Governor Jerry Brown has upwards of 600 bills to consider before the October 9th deadline for approval of all legislation passed last session, and he insists he’ll continue to use his veto pen with gusto. Not only has the amount of legislation struck down by the Governor been surprising to some spectators, even more intriguing has been the independent (some might say ‘assertively moderate’) political course he’s plotting with his “vetomania”.
In fact, if one were not shown the signature on a good many of the veto messages issued in the past couple of weeks, you’d think there was an old-guard conservative running the state’s highest office. Maybe Ron Paul was right when he repeatedly quipped during his 2008 presidential campaign that the skyrocketing national debt will make fiscal conservatives out of all of us here and soon.
And that has been Brown since his June decision to veto the majority vote budget approved by legislative Democrats – ever mindful of California’s humbling budget deficit. Take, for example, Brown’s admonishment of Senator Leland Yee’s (D-San Francisco) SB 88, a measure approved by both houses which would impose new rules governing name transliterations on ballots. Brown, in his veto message emphasized that:
“With California’s severe fiscal challenges, restraint must be exercised with regard to any new state mandate.”
Any such rules concerning the appearance of names on ballots should be established at the local level and based solely on local need, says the governor. Calling on the same fiscal-restraint logic, Brown says that checking the status on vote-by-mail ballots should also be a local program. Many counties already perform this service, he pointed out when returning AB 293 to the Assembly, sans his signature.
In times gone by, the redundancy of a law hasn’t stopped the Golden State from layering mandates, but not on Brown’s watch. When presented with a law to amend the Education Code, forcing school districts of choice to give attendance priority to students who meet special criteria, Brown notified the state Senate that “current law already contains appropriate safeguards” and that he sees no evidence to suggest that a problem even exists that would warrant a statewide directive such as that stipulated in SB 745.
Similarly, Yee’s other gem, the ‘Civil rights: language restrictions’ bill (SB 111) was met with disapproval over its superfluity. The governor vetoed it to prevent costly litigation for businesses that “run afoul of this measure without any malice or bad intent.”
At times, Brown’s rejoinders read like excerpts from a dissertation on political philosophy, one emanating from the heart of a minarchist libertarian rather than a liberal. When vetoing SB 105 (another by Yee), Brown wrote:
“While I appreciate the value of wearing a ski helmet, I am concerned about the continuing and seemingly inexorable transfer of authority from parents to the state.”
The bill seeks to impose a $25 fine on kids who are caught skiing or snowboarding without a protective helmet. Brown’s veto message had this erudite addition:
“Not every human problem deserves a law. I believe parents have the ability and responsibility to make good choices for their children.”

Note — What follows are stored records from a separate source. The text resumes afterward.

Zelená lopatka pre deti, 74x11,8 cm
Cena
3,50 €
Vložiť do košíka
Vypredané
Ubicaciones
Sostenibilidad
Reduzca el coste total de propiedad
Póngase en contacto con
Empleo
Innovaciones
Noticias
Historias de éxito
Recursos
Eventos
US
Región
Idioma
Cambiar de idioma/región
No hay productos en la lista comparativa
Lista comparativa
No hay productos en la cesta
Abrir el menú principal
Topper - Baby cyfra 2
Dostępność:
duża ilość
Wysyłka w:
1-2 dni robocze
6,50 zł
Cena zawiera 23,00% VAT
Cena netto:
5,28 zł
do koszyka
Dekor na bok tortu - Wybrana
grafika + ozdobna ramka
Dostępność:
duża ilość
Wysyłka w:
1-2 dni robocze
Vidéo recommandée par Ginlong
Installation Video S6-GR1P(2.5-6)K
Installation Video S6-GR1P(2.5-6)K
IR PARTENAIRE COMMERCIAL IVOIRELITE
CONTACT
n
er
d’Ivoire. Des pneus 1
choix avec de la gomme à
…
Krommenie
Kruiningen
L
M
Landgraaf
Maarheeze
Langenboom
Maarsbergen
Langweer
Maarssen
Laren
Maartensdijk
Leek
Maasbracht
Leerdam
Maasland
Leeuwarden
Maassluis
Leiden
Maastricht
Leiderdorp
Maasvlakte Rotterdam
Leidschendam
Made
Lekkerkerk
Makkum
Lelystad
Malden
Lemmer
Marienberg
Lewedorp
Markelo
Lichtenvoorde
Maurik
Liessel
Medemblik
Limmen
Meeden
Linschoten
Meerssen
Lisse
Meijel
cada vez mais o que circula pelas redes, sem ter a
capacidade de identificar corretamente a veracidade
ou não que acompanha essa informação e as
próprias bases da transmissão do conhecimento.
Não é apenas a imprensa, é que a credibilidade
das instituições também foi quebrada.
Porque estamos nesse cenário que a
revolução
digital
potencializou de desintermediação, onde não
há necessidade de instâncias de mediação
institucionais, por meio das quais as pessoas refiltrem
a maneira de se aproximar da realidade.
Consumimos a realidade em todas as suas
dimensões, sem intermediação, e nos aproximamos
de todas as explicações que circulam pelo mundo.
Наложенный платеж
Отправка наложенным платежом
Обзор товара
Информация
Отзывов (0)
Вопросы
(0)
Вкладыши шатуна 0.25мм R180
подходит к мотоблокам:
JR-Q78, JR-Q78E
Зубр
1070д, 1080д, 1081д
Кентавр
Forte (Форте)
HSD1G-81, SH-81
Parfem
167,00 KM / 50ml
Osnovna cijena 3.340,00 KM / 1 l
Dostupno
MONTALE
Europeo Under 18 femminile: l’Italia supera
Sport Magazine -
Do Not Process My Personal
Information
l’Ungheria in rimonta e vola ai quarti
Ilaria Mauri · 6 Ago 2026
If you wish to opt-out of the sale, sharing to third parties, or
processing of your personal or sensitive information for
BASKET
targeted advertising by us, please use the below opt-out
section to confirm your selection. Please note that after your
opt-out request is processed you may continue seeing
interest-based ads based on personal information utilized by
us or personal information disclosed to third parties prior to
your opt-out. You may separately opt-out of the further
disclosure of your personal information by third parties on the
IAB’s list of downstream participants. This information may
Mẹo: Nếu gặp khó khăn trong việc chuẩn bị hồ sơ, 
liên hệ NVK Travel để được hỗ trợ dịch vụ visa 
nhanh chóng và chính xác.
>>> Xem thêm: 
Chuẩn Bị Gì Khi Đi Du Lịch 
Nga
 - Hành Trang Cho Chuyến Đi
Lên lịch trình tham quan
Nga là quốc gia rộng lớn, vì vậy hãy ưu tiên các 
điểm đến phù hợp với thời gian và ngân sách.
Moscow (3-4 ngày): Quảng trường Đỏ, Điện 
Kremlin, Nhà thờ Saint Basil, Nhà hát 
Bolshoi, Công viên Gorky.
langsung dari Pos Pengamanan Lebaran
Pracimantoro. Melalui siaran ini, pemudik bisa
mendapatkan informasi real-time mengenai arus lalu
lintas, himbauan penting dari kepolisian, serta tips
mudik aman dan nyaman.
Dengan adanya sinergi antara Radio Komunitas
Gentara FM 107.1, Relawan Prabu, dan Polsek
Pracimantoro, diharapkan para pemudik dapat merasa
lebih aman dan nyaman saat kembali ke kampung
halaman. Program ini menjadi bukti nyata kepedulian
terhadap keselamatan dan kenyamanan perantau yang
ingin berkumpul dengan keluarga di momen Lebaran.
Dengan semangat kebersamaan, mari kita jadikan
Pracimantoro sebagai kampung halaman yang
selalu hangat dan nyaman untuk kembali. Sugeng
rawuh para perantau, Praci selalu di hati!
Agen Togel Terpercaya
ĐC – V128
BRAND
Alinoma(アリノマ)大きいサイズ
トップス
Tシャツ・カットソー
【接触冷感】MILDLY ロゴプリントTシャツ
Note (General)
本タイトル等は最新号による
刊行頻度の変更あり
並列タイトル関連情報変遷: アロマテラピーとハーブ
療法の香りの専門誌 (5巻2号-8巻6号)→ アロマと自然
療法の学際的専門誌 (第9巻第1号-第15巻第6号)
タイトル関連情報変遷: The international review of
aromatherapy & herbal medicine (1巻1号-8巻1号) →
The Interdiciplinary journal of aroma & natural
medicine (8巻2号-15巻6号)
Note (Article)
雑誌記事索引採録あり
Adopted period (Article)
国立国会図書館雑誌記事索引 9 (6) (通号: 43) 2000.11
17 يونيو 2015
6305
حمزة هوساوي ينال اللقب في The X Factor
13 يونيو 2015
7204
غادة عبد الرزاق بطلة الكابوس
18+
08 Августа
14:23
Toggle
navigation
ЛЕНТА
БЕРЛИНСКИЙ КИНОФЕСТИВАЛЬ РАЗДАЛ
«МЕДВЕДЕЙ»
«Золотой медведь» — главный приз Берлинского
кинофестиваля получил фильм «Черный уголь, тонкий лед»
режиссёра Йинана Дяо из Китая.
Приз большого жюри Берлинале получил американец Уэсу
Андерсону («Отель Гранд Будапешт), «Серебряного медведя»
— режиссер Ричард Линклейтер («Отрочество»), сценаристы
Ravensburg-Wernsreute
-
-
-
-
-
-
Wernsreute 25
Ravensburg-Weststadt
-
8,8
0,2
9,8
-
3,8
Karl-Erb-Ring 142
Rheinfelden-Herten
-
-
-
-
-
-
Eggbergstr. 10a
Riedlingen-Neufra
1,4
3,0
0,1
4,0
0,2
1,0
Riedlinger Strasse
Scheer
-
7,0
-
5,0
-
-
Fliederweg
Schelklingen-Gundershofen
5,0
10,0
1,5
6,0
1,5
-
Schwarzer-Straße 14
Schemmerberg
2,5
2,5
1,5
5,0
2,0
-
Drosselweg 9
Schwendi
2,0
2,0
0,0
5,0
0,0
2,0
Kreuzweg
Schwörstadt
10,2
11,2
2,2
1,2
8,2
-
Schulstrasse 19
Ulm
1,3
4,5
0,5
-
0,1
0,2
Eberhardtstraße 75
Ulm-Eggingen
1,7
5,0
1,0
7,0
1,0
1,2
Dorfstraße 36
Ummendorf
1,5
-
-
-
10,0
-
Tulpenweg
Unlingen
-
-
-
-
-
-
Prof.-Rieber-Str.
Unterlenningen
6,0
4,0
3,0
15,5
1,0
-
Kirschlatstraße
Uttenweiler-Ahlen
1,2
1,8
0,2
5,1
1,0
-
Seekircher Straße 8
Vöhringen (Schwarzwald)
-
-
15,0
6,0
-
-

On more than one occasion Brown spoke wisdom to the age-old question of what is the proper deterrent for a victimless crime. Ratcheting up fines on those who drive while using a cell phone won’t help deter the infraction, which is penalized enough for “people of ordinary means,” he wrote in his veto message to SB 28.
SB 448 by state Sen. Mark DeSaulnier (D-Concord) would require paid workers who gather ballot initiative signatures to wear an identifying button. When striking down that bill, Brown wrote:
“If it is acceptable to force paid signature gatherers to place identifying badges on their chests, will similar requirements soon be placed on paid campaign workers? I choose not to go down this slippery slope where the state decides what citizens must wear when petitioning their government.”
Brown rejected only one Republican-authored law that came on the last leg of the legislative session. The reason Brown returned Assembly member Martin Garrick’s (R-Carlsbad) AB 274 without a signature was, ironically enough, that the measure would add one bureaucratic step too many in the Unemployment Insurance claim notification process.
Believe it or not, the list of daring statements goes on. It remains to be seen if this right-of-center prose is simply part of a political strategem or the product of a genuine belief in the need for fiscal austerity. Either way, Brown is proving that by acting as an Independent, he can elegantly speak truth to power — the unavoidable truth that is framed by dollar signs and red ink.